По сравнению с первым документом завещание от 24 ноября 1850 года крайне сухое, а в эмоциональном плане — значительно более холодное и даже несколько отчужденное. Подробностей в нем уже не столь много, как в первом, а его объем раза в два с половиной меньше. На первый взгляд может показаться, будто Михаил Захарович стал гораздо меньше доверять членам своей семьи, в особенности жене. Более того, появляется ощущение, что супруги крепко не поладили — Александра Даниловна резко лишается всех тех богатств, которые ей должны были отойти в 1847 году, а круг доверенных ей поручений сильно сокращается. Что ж, нельзя полностью пренебречь подобной возможностью. Однако иная версия — после тщательного анализа текста — выглядит гораздо более правдоподобной.
Думается, дело не в том, что Михаил Захарович стал меньше любить своих детей или жену. Скорее, перемена характера текста отражает изменения самой жизненной ситуации.
Первое изменение было вызвано причинами внешними по отношению к семье Третьяковых. Это «моровое время» второй половины 1840-х годов, о котором уже шла речь.
Заботливость М. З. Третьякова по отношению к семье в 1850-м была столь же велика, как и три года назад. Но она приобрела совершенно другое выражение. В 1847 году купец, подробно описывая имущество, гораздо меньше внимания уделял вопросу, кому из домашних должна достаться какая часть капитала. Во всех подобных мелочах он целиком полагался на супругу. В 1850-м расстановка акцентов изменилась. Оставив в стороне описание состава имущества, коммерсант собственноручно прописывает на бумаге, сколько денег должно достаться жене, сколько — пойти на приданое дочерям. Изменение приоритетов произошло не потому, что Александра Даниловна утратила доверие супруга, причина совсем иная. Весь накопленный М. З. Третьяковым опыт говорил: чтобы дела были так же успешны, как при его жизни, купец должен застраховать их от случайных рисков.

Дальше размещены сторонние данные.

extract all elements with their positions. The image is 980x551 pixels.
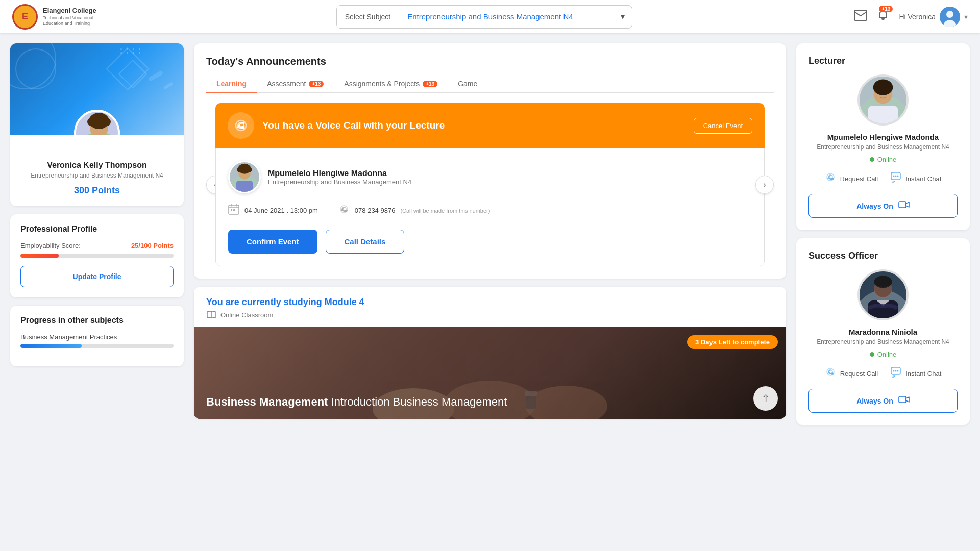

Александра Даниловна в 1850 году была еще не старой женщиной. Ей исполнилось 38 лет. В то же время… как говорится, в жизни и смерти Бог волен. Для той эпохи кончина женщины и в более раннем возрасте была в порядке вещей — вне всякой связи с эпидемиями. Гораздо более, чем на живого человека, Михаил Захарович мог надеяться на бумагу, заверенную по закону.
Второе изменение, внутреннее, произошло в самой семье Третьяковых. За три года дети выросли. Приближалось совершеннолетие старшего из сыновей. Вероятнее всего, именно это обстоятельство стало причиной радикального пересмотра М. З. Третьяковым условий завещания. Составляя новый документ, Михаил Захарович трезво отдавал себе отчет: Павлу Михайловичу 18 лет исполнится всего через два месяца, а еще через полтора года совершеннолетним станет Сергей Михайлович. Следовательно, даже если М. З. Третьяков скончается через несколько дней после оформления завещания, руководство делами фирмы перейдет к его сыну практически сразу по смерти отца.
Разница в документах 1847 и 1850 годов обусловлена тем, что они имеют различных адресатов. Завещание 1847 года — прежде всего совет любящего мужа жене, 1850-го — наставление строгого отца сыновьям.
Забота Михаила Захаровича по-прежнему простиралась на каждого из ближних. Как и раньше, коммерсанта прежде всего волновало благополучие семьи в целом. Поэтому основные распоряжения М. З. Третьякова касаются гарантов этого благополучия. Если в 1847 году таковым была Александра Даниловна, то в 1850-м — Павел и Сергей Михайловичи.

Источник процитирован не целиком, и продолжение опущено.